___ Source records

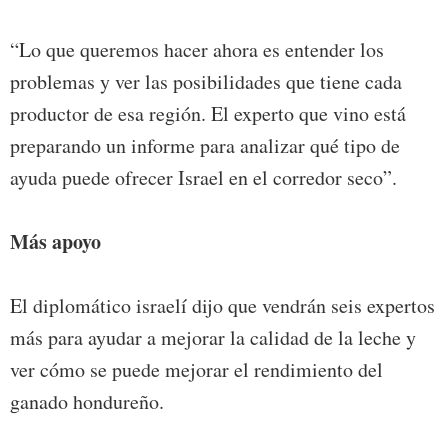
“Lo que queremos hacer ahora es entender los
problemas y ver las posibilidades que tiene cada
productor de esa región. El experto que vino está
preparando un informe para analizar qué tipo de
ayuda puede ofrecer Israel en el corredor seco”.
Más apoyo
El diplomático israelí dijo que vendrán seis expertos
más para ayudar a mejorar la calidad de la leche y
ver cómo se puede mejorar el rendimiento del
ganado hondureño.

______
___ Source records

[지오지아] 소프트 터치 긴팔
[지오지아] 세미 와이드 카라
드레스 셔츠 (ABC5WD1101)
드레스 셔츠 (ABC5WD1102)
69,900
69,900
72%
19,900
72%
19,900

______
___ Source records

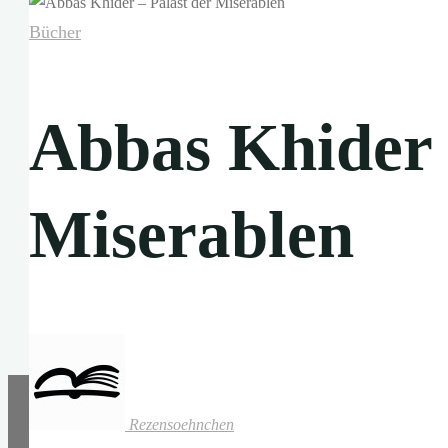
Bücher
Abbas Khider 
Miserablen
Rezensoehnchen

______

* _Task details_
Search the material above for lines containing the string "para", then pull them out.

* _Exercise solution_
preparando un informe para analizar qué tipo de
más para ayudar a mejorar la calidad de la leche y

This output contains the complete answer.